## Action item:
Nothing but a number should be given: how many lines in the entries below include the string "every".

Dataset entries
== Segment start ==

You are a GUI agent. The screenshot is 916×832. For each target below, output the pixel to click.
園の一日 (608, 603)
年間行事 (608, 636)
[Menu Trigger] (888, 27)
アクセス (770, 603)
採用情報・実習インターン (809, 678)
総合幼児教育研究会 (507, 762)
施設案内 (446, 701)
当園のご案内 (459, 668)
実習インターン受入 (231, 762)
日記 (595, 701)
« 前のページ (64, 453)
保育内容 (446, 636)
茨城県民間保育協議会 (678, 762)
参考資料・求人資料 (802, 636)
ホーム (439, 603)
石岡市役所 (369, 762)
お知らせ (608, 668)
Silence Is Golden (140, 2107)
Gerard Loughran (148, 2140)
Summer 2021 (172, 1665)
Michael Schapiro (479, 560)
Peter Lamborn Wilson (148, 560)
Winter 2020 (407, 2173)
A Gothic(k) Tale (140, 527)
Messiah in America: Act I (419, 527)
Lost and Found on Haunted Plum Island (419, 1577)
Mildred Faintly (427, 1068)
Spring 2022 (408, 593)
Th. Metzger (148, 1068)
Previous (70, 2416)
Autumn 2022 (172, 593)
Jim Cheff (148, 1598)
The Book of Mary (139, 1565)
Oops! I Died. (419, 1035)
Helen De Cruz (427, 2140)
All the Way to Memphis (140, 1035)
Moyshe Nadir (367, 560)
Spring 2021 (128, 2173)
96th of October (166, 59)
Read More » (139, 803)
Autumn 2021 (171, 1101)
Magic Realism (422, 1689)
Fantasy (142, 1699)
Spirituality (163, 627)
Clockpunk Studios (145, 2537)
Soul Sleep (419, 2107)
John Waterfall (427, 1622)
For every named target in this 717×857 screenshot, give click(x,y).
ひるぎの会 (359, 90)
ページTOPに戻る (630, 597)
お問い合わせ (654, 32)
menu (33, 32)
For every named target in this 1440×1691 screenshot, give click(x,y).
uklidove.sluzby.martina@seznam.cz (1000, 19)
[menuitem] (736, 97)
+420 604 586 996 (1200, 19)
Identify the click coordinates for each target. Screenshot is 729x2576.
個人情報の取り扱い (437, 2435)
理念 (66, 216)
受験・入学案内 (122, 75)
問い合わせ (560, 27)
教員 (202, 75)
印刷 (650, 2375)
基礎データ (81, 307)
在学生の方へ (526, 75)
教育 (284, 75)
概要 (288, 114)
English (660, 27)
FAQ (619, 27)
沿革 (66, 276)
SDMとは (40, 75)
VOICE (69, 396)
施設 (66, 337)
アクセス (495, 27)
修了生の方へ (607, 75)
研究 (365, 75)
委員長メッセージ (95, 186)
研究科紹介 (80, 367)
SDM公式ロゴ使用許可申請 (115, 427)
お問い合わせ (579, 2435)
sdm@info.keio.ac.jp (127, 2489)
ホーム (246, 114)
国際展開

== Segment end ==

## Reply to the task:
2